DATASET EXCERPTS ->
= Beginning of Section =

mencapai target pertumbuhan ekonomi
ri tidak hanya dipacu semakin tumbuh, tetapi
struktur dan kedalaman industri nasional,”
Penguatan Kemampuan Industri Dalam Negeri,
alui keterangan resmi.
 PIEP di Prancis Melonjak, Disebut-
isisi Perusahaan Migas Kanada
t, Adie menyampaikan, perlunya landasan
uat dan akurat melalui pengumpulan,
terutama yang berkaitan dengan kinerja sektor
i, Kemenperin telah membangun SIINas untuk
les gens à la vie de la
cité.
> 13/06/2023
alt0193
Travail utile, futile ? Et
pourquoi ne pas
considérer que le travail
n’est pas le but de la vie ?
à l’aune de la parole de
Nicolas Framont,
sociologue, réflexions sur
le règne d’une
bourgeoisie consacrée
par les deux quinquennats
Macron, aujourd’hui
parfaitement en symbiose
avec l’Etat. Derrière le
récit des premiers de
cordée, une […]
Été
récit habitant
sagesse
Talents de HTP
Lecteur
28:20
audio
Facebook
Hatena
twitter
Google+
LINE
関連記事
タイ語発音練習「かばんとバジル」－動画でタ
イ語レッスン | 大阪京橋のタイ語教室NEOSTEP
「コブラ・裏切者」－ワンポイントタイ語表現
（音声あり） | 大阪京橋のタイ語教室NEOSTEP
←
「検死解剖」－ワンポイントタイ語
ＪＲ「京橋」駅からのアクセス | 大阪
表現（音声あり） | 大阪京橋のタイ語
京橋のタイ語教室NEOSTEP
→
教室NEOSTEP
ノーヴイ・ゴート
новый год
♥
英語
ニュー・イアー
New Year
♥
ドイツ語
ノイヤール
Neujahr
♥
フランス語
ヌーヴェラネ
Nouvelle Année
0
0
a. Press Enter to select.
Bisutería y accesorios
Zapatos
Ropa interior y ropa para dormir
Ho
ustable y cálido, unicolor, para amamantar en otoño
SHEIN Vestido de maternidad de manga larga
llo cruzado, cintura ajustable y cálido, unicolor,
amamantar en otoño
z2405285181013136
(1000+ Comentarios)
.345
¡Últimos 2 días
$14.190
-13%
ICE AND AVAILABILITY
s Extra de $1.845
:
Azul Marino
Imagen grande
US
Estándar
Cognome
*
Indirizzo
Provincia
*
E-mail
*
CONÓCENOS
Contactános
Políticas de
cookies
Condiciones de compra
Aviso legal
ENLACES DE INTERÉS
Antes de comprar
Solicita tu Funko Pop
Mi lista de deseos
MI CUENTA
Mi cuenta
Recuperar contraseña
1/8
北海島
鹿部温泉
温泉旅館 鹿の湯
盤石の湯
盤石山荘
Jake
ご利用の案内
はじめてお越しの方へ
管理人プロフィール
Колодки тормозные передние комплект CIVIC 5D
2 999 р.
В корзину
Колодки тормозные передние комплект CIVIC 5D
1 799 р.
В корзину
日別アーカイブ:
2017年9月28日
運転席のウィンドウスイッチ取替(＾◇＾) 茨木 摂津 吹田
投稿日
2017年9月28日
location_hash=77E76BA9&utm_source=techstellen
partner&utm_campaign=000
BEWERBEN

= End of Section =

WHAT YOU WILL DO -> Lines of the data that include the string "音声あり" are to be counted; report the total by itself.

SOLUTION FOR THIS EXERCISE -> 2